When I played League of Legends I never found a Champion I wanted to use. The weekly rotation of Champions never gave enough time to learn a single character, yet the rotation let me try each Champion. This past summer I decided to try DOTA 2. I haven’t stopped playing since.
My time with League of Legends simplified the learning curve for other MOBAs like DOTA 2, yet something about the roster of Heroes made sense to me. And while I still miserably lose matches even today, I know most characters – and my best and worst. Both as an exercise to recognize my strengths and an admittance of my failures with certain Heroes, I’ve compiled a list of successful Heroes and Heroes I should always avoid.
Good Ahead, Choose Them
I don’t remember how I decided to play Earthshaker, but his full arsenal of stuns and low item dependence helped me setup kills for my team. Once I acquire a Blink Dagger and warp into the middle of teams to dunk my Echo Slam, I watch as my team clean up the remaining health of enemy Heroes. Earthshaker’s usefulness somewhat drops off in longer matches, but my friends never complain when I select my favourite Hero.
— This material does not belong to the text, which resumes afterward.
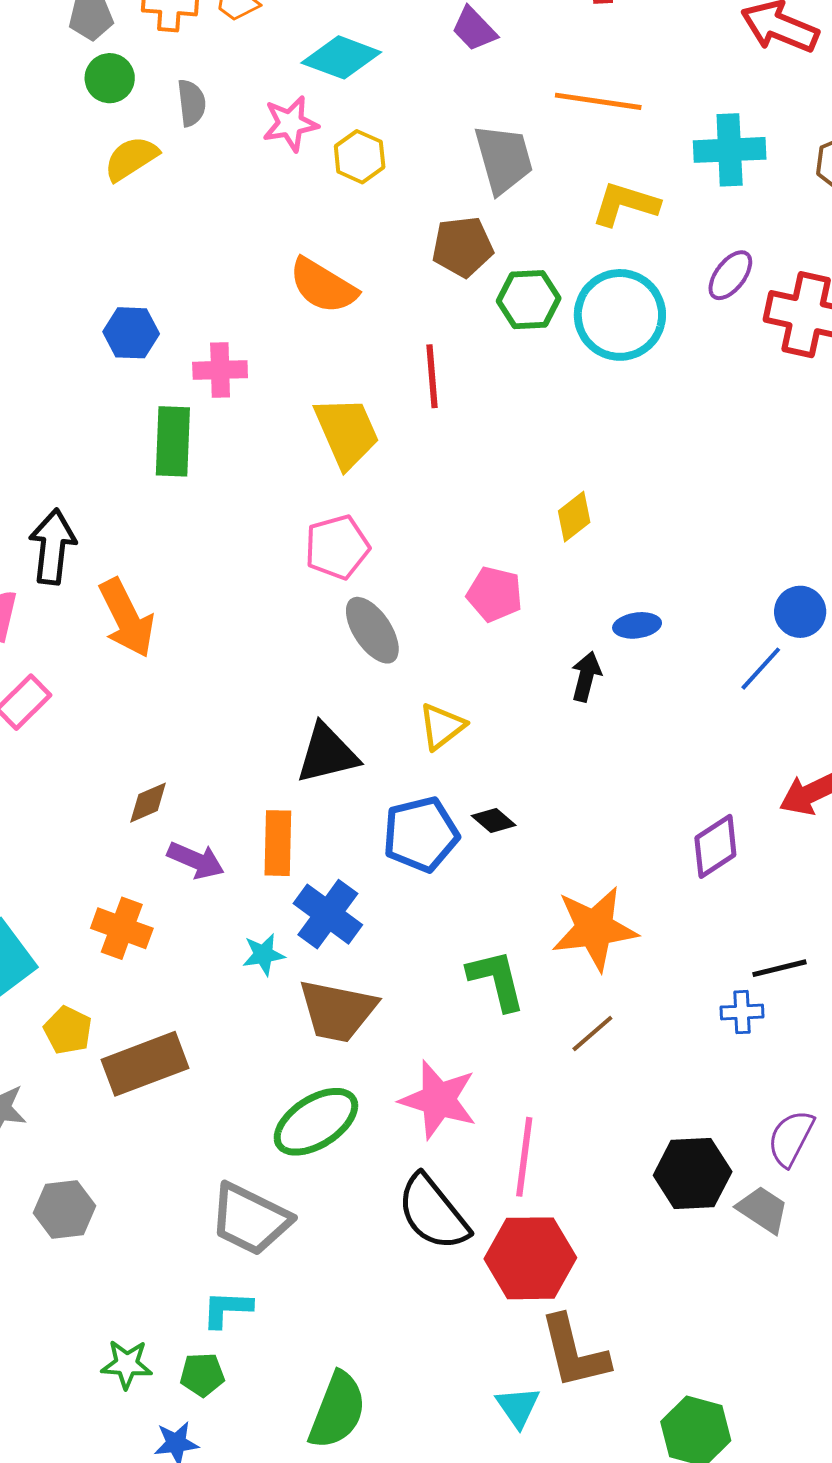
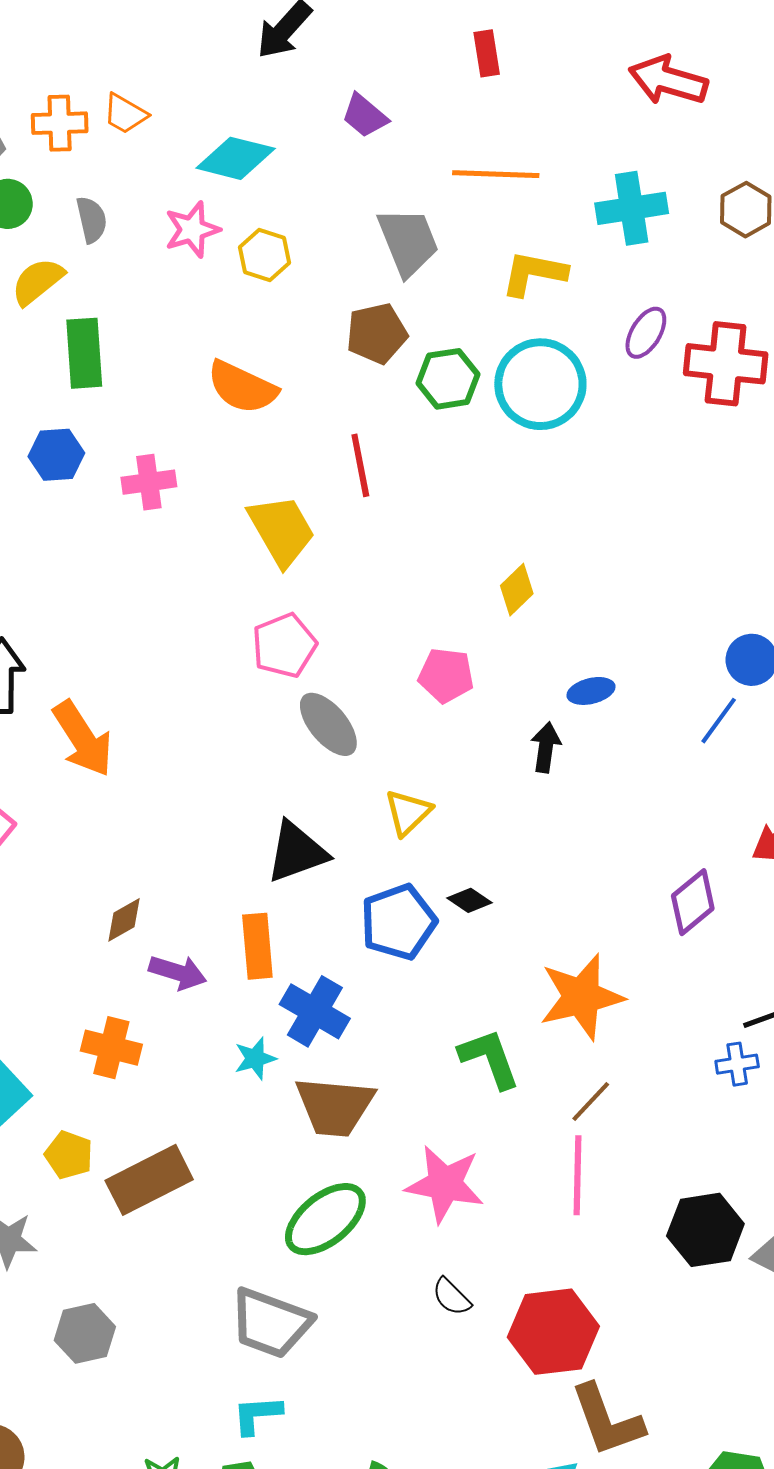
green rectangle: (173, 441) -> (84, 353), moved
pink line: (524, 1157) -> (577, 1175), moved
black semicircle: (433, 1213) -> (451, 1297), size x0.5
When I lust for blood and want to cut down opponents in a few hacks, I usually select Sven. Most DOTA 2 ‘Carries’ rely heavily on items to consistently output damage. Sven doesn’t. He needs items to help win fights, but his God’s Strength ability throws him into a red-rage to channel deadly amounts of damage. If my team ever finds themselves down early, they know that I just need a little time to bulk up to deal unstoppable damage.
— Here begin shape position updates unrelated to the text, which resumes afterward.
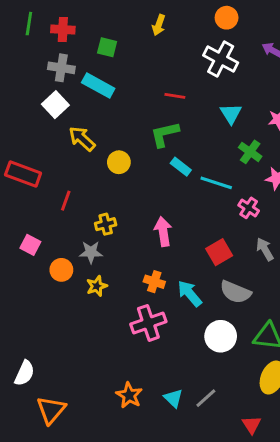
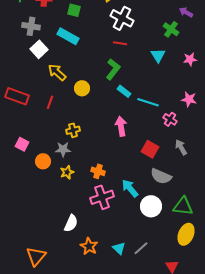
white cross: (221, 59) -> (122, 18), moved
gray cross: (61, 68) -> (31, 26), moved
green L-shape: (165, 134) -> (113, 69), turned 140
green cross: (250, 152) -> (171, 29), moved
red line: (66, 201) -> (50, 102), moved
pink arrow: (163, 232) -> (121, 126), moved
red square: (219, 252) -> (150, 149), turned -30
orange cross: (154, 282) -> (98, 171), moved
cyan arrow: (190, 293) -> (130, 188), moved
white semicircle: (25, 373) -> (71, 223), moved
When I first moved from League of Legends to DOTA 2, I chose Undying. I wanted to play a Hero who could survive fights, push lanes and tally the occasional kill. Undying’s durability and Tombstone ability to spawn a small army of zombies, setup more kills than expected. People often underestimate his Strength stealing Decay ability, and opponents often find themselves dying much quicker because of the decrease overall health. I won’t play Undying as often as I used to, but when I do, I expect a successful lane.
I play Death Prophet for the same reasons as Undying. Her durability makes up for any misplays and she pushes towers better than almost any Hero. When I first started playing DOTA 2, she was the ranged character I could rely on. Death Prophet becomes almost an irrelevant as the game enters the later stages, but she carries the most positive win record of any Hero I play.
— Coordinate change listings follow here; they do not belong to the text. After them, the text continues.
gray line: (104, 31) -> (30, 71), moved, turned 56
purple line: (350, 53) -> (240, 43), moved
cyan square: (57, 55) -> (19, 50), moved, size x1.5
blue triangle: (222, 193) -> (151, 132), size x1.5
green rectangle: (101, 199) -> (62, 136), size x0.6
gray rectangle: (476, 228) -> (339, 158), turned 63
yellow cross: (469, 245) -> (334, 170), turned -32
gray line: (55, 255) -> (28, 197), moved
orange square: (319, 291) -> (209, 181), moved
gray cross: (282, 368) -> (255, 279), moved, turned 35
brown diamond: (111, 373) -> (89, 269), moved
With enough games, Dazzle should become my most successful Hero in terms of wins and losses. When you combine the healing of Shadow Wave, Urn of Shadows, Mekansm and Arcane Boots, Dazzle becomes a walking fountain. Dazzle keeps teams alive in the middle of fights, and with his ultimate, the Weave ability, the armor drops makes kills even easier.
Phantom Lancer, and the dozens of clones he makes, lets him push towers at ridiculous paces if left unattended. Not until the end of matches can he secure some kills. Considering my natural tendencies to jump in any engagements, Phantom Lancer fails to output proper damage for team fights. With around 10 games played as Phantom Lancer, very few, if any, were won because of me.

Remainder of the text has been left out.